Spot each line in the records below where the word "быстро" occurs, then copy it.

● **DATASET EXTRACT**:
------------------------------------------------

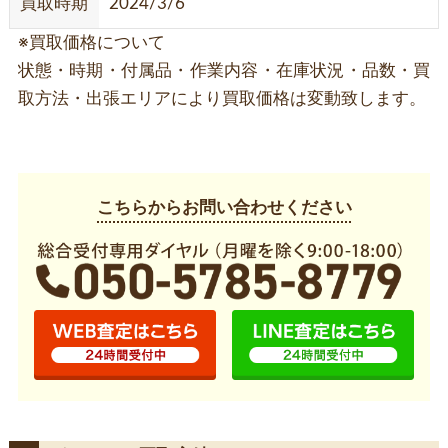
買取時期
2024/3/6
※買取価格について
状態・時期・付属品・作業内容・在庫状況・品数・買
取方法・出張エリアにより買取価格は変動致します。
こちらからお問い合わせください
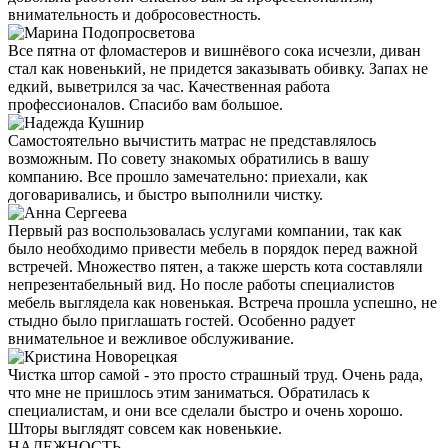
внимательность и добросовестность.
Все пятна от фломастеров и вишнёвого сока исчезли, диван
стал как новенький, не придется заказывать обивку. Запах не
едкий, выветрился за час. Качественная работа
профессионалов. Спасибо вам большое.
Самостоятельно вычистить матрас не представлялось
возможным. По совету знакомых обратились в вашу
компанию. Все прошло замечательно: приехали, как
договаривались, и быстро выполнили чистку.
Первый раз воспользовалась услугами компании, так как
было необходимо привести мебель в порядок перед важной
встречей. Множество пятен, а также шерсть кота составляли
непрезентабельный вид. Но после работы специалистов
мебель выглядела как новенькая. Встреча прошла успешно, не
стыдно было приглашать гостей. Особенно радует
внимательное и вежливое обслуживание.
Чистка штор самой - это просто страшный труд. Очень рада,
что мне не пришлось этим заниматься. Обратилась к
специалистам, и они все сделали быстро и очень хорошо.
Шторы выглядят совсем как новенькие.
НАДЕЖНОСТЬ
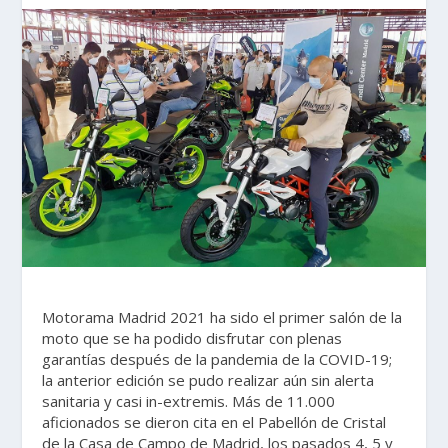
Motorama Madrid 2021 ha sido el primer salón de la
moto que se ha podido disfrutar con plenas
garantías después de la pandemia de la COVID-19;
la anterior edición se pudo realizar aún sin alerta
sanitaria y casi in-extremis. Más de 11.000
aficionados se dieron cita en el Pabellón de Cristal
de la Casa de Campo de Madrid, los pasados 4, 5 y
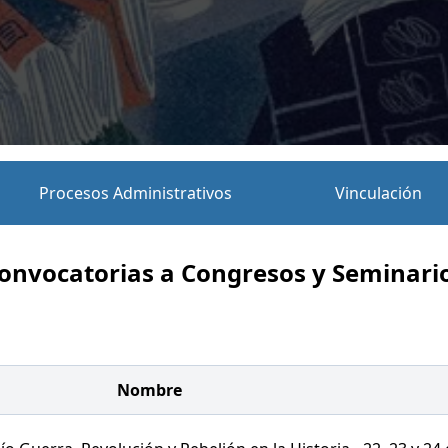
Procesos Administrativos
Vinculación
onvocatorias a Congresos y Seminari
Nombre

------------------------------------------------

● **EXERCISE OUTPUT**:
договаривались, и быстро выполнили чистку.
специалистам, и они все сделали быстро и очень хорошо.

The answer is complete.